The Google – Safari privacy saga of 2012 has continued into this latest year, with a judge in the United Kingdom ruling privacy activists in the nation can sue the Internet giant over its tracking cookies trickery. This is the latest in a long string of legal spats originating from a privacy violation first reported back in February 2012.
The core of the issue is Google’s sidestepping of privacy settings to track Safari users’ activity, something accomplished with what has long been called an act of trickery. After months of back-and-forth with the FTC, Google stated in July 2012 that it sets “the highest standards of privacy and security for” its users.
Still, by November of the same year, the Internet giant was hit with a $22.5 million fine after a judge gave the thumbs-up on it, the finalization of a settlement reached months before that with the FTC. All this was followed by a lawsuit in the UK, which Google contested under the claim that jurisdiction issues meant English court couldn’t try the matter, but ultimately London’s High Court has ruled (mostly) in the claimants’ favor.
A lawsuit in the UK can proceed over the privacy issues, but any injunctions will need to be done through US court.

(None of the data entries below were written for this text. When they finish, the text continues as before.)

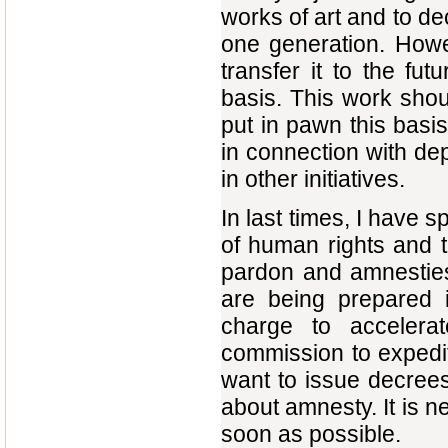
works of art and to dec
one generation. Howe
transfer it to the fu
basis. This work shou
put in pawn this basi
in connection with de
in other initiatives.
In last times, I have 
of human rights and t
pardon and amnesties
are being prepared i
charge to accelera
commission to expedite
want to issue decrees
about amnesty. It is 
soon as possible.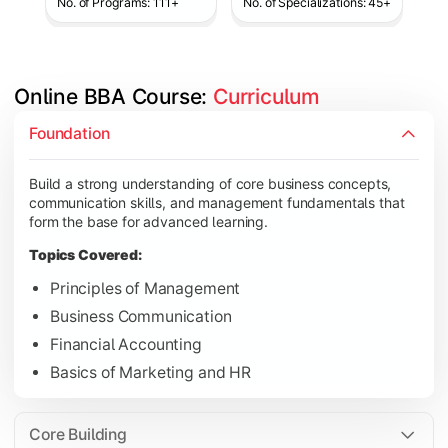
No. of Programs: 111+
No. of Specializations: 45+
Online BBA Course: 
Curriculum
Develop analytical, financial, and operational knowledge req
Foundation
Topics Covered:
Build a strong understanding of core business concepts,
Organizational Behavior
communication skills, and management fundamentals that
Business Economics
form the base for advanced learning.
Corporate Finance
Topics Covered:
Operations Management
Principles of Management
Business Communication
Financial Accounting
Gain expertise in your chosen specialization while learning st
Basics of Marketing and HR
Topics Covered:
Strategic Management
Core Building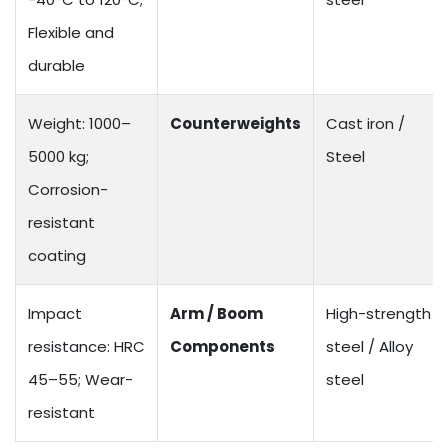
Flexible and
durable
Weight: 1000–
Counterweights
Cast iron /
5000 kg;
Steel
Corrosion-
resistant
coating
Impact
Arm / Boom
High-strength
resistance: HRC
Components
steel / Alloy
45–55; Wear-
steel
resistant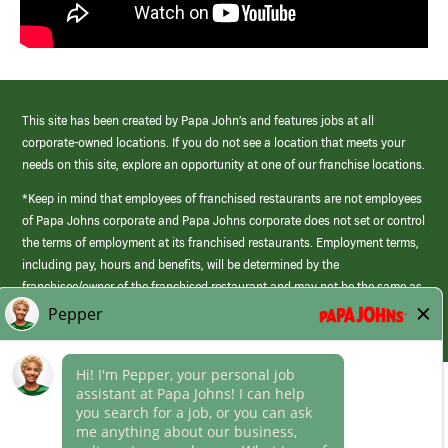
This site has been created by Papa John’s and features jobs at all
corporate-owned locations. If you do not see a location that meets your
needs on this site, explore an opportunity at one of our franchise locations.
*Keep in mind that employees of franchised restaurants are not employees
of Papa Johns corporate and Papa Johns corporate does not set or control
the terms of employment at its franchised restaurants. Employment terms,
including pay, hours and benefits, will be determined by the
franchisee/owner of the franchised restaurant and may not be the same as
those offered by Papa Johns corporate.
(link
opens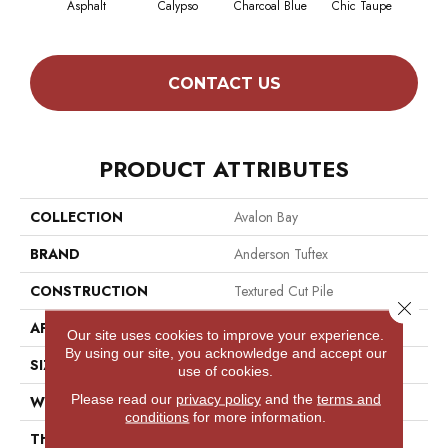
Asphalt
Calypso
Charcoal Blue
Chic Taupe
Dist
CONTACT US
PRODUCT ATTRIBUTES
COLLECTION
Avalon Bay
BRAND
Anderson Tuftex
CONSTRUCTION
Textured Cut Pile
Close 
APPLICATION
Residential
Our site uses cookies to improve your experience.
By using our site, you acknowledge and accept our
SIZE
12 Ft
use of cookies.
Please read our
privacy policy
and the
terms and
WIDTH
12 Ft
conditions
for more information.
THICKNESS
0.52 In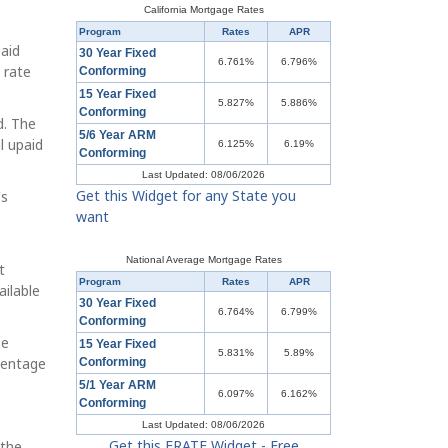
California Mortgage Rates
Program
Rates
APR
paid
30 Year Fixed
6.761%
6.796%
 rate
Conforming
15 Year Fixed
5.827%
5.886%
Conforming
d. The
5/6 Year ARM
l upaid
6.125%
6.19%
Conforming
Last Updated: 08/06/2026
Get this Widget for any State you
's
want
National Average Mortgage Rates
t
Program
Rates
APR
ailable
30 Year Fixed
6.764%
6.799%
Conforming
be
15 Year Fixed
5.831%
5.89%
centage
Conforming
5/1 Year ARM
6.097%
6.162%
Conforming
Last Updated: 08/06/2026
Get this ERATE Widget - Free
 the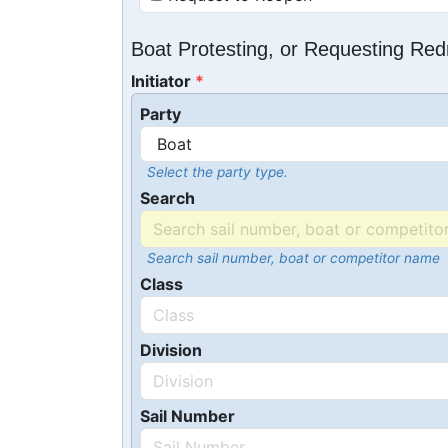
Boat Protesting, or Requesting Re
Initiator
Party
Select the party type.
Search
Search sail number, boat or competitor name
Class
Division
Sail Number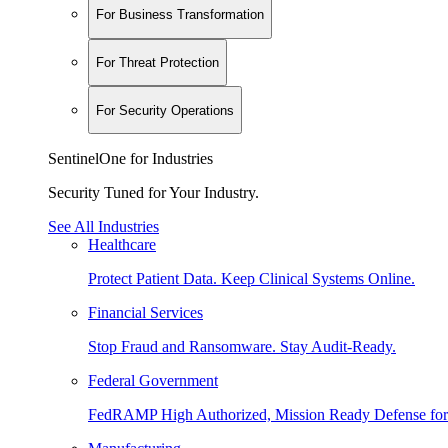
For Business Transformation
For Threat Protection
For Security Operations
SentinelOne for Industries
Security Tuned for Your Industry.
See All Industries
Healthcare
Protect Patient Data. Keep Clinical Systems Online.
Financial Services
Stop Fraud and Ransomware. Stay Audit-Ready.
Federal Government
FedRAMP High Authorized, Mission Ready Defense for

Said the judge in part on his decision: “If an American court had to resolve these issues no doubt it could do so, aided by expert evidence on English law. But that would be costly for all parties, and it would be better for all parties that the issues of English law be resolved by an English court, with the usual right of appeal, which would not be available if the issues were resolved by an American court deciding English law as a question of fact.”